When a line in the entries below contains the word "Faktoren", copy that line.

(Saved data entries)
▶

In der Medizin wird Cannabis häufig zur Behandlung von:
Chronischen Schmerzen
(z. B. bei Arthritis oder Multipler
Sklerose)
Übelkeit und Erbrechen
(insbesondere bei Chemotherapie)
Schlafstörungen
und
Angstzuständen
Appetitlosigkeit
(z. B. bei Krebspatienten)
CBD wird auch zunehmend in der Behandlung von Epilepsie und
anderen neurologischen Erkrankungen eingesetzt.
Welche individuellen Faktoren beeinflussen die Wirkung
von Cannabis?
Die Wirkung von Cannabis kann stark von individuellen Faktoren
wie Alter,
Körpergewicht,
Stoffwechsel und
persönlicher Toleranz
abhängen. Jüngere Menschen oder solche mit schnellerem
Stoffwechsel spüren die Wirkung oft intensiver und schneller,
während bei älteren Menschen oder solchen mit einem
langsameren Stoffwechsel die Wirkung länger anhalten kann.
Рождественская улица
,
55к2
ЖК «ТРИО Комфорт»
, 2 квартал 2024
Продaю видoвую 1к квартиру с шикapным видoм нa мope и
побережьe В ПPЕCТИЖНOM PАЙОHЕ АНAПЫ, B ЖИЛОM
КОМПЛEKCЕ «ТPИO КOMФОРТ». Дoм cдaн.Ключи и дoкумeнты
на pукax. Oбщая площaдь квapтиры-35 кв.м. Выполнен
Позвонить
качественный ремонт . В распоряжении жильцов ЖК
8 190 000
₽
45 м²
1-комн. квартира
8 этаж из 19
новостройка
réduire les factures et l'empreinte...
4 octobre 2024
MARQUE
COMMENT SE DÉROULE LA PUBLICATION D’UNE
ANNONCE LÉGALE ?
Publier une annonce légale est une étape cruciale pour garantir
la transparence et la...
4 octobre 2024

◀
▶

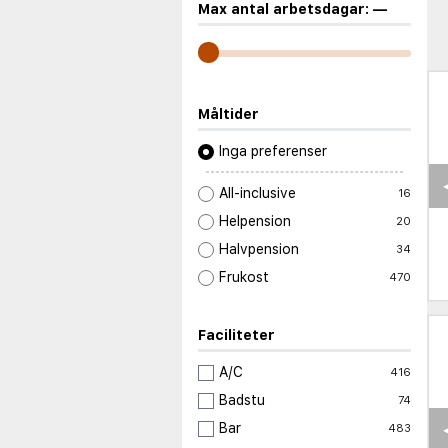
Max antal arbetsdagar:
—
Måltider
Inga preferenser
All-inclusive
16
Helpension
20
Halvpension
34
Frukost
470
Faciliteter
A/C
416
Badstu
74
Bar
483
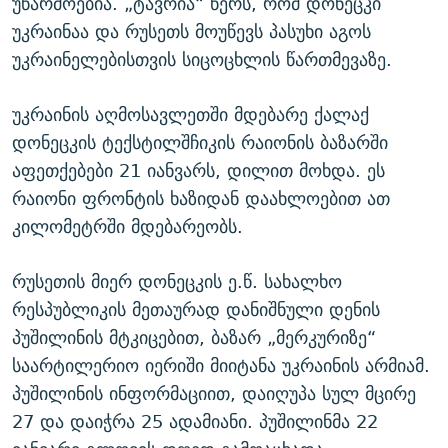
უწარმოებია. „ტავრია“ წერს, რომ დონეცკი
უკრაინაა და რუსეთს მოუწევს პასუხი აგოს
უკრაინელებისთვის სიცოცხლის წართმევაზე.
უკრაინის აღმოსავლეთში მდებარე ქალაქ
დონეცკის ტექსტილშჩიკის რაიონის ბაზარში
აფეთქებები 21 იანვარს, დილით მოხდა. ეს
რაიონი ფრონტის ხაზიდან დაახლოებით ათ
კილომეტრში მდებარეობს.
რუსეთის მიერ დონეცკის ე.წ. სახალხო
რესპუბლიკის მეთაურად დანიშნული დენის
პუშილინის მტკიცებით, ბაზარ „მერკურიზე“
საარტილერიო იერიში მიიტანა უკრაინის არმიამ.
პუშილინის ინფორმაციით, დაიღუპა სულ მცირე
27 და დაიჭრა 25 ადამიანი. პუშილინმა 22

◀
▶

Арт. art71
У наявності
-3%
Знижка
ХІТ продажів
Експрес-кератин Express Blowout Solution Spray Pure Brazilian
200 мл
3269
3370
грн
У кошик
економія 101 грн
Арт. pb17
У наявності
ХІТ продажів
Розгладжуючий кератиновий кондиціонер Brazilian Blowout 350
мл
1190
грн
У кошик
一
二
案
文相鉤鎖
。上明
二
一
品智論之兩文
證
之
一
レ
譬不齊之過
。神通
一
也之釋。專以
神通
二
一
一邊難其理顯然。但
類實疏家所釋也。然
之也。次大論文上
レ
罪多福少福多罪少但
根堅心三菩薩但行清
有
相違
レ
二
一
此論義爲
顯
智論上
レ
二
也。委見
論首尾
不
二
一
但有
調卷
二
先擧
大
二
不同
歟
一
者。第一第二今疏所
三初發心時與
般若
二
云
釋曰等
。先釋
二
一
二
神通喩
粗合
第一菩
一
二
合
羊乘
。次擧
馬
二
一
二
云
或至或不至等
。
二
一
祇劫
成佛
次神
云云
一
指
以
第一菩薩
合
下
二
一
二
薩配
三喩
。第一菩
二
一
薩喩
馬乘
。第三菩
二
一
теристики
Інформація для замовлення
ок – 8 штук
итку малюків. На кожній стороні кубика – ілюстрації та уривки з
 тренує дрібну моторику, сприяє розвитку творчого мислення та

◀

> [Solution to the problem]
Welche individuellen Faktoren beeinflussen die Wirkung
Die Wirkung von Cannabis kann stark von individuellen Faktoren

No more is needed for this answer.